Abstract
Hecatombe II is the second part of a performance trilogy (2021–2024) by Colombian artist Martha Hincapié Charry that explores the broken relationship between humans and nature. Drawing from her ancestral link to the Quimbaya, an Indigenous culture erased by colonization, the piece reimagines the body as a vessel of memory and ecological knowledge. It relates to cultural heritage by preserving and activating ancestral rituals, dances, and oral histories from Indigenous communities. These traditions, shared by leaders from the Wayúu (Colombia), Shinnecock (USA), and Muruy Muina (Amazon), are documented through a three-channel video installation and a live performance.The leaders share autobiographical accounts of resistance and offer ritual dances and ceremonies to protect land, spirit, and culture from extractive industries and neocolonial violence. In this space, the body becomes an archive of endangered wisdom and a site of spiritual defense. Hecatombe II seeks to decolonize performance by treating Indigenous science as healing technology and creating a space for reflection on planetary and cultural survival. It affirms that ancestral knowledge is not past. It is alive, embodied, and essential for imagining a future in balance with the Earth.
Hecatombe II is part of the Hecatombe trilogy, created between 2021 and 2024 by Colombian-born artist and choreographer Martha Hincapié Charry. Through this work, she reflects on the contemporary crisis in the relationship between humans and nature, attempting to embody and reimagine our role in the world. These concerns stem from her genealogical connection to one of Colombia’s most important ancestral cultures, the Quimbaya, exterminated during colonization.
In this second part of the trilogy, Hecatombe II aims to open a dialogue between cultures, worldviews, and ancestral wisdoms, exploring the possibilities of digitalization, immateriality, and the preservation of ancient knowledge. It documents endangered rituals, ceremonies, and dance-movements in a performance-documentary format.

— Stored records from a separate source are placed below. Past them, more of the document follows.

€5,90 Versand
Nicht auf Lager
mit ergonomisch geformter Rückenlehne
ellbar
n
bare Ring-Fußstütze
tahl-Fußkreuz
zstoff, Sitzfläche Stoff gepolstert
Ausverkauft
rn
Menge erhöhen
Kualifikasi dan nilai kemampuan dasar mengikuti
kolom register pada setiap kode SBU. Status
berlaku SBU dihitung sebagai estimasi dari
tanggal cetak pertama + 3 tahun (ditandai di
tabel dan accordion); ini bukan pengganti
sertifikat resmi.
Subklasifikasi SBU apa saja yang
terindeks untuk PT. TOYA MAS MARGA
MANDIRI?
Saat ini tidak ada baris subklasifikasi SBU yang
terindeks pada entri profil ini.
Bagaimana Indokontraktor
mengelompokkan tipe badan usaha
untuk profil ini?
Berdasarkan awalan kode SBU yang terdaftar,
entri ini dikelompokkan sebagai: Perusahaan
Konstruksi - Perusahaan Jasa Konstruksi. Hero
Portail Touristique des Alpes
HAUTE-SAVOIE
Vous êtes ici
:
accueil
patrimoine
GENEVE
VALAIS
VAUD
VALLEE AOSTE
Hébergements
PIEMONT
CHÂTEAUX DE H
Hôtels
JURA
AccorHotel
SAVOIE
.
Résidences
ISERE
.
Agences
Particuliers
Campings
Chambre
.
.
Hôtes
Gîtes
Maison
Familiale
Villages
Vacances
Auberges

The piece unfolds through a three-channel video installation, accompanied by a live performance by Hincapié Charry, where audience-participants encounter Indigenous leaders. The work recognizes ancestral Indigenous knowledge as a science rooted in healing technologies aimed at planetary balance.

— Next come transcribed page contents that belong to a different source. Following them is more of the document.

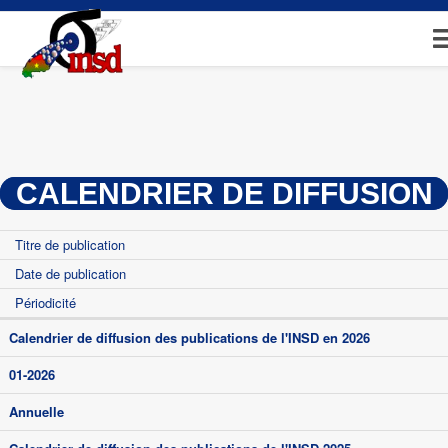
Aller
au
contenu
principal
CALENDRIER DE DIFFUSION
Titre de publication
Date de publication
Périodicité
Calendrier de diffusion des publications de l'INSD en 2026
01-2026
Annuelle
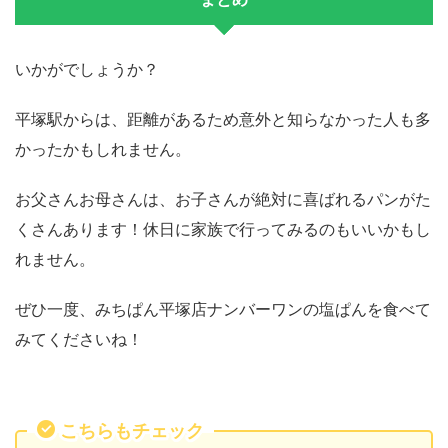
いかがでしょうか？
平塚駅からは、距離があるため意外と知らなかった人も多
かったかもしれません。
お父さんお母さんは、お子さんが絶対に喜ばれるパンがた
くさんあります！休日に家族で行ってみるのもいいかもし
れません。
ぜひ一度、みちぱん平塚店ナンバーワンの塩ぱんを食べて
みてくださいね！
こちらもチェック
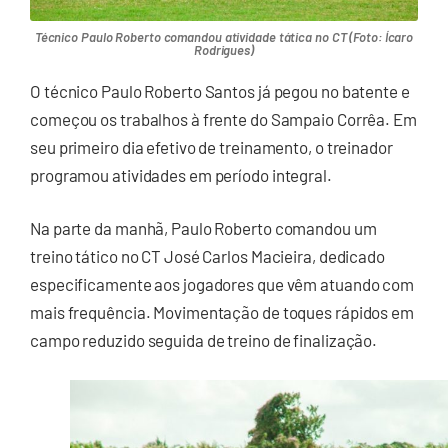
Técnico Paulo Roberto comandou atividade tática no CT (Foto: Ícaro
Rodrigues)
O técnico Paulo Roberto Santos já pegou no batente e
começou os trabalhos à frente do Sampaio Corrêa. Em
seu primeiro dia efetivo de treinamento, o treinador
programou atividades em período integral.
Na parte da manhã, Paulo Roberto comandou um
treino tático no CT José Carlos Macieira, dedicado
especificamente aos jogadores que vêm atuando com
mais frequência. Movimentação de toques rápidos em
campo reduzido seguida de treino de finalização.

Invited participants include Petra Gouriyu and the Arralia community of the Wayúu people (La Guajira Desert), Shane Weeks of the Shinnecock Nation (Long Island, New York), and Aimema Úai of the Muruy Muina people (Amazon rainforest).
Through autobiographical narratives, these leaders share their origins, community life, survival struggles, and efforts to defend nature and its spirits from new forms of colonialism—such as multinational corporations, deforestation, destruction of sacred species, and extractive practices like mining on sacred lands. As part of their resistance, they offer tributes to the Earth to restore harmony between humans and the planet.
In the videos, the leaders perform ancestral dances and music tied to these offerings and engage in four distinct rituals and ceremonies connected to nature spirits.
The project seeks to decolonize performance practices by creating a space for reflection on the human-nature relationship and the consequences of daily actions—such as habitat destruction, species extinction, and the ongoing disappearance of Indigenous communities, as is still occurring in the eight countries that share the Amazon rainforest.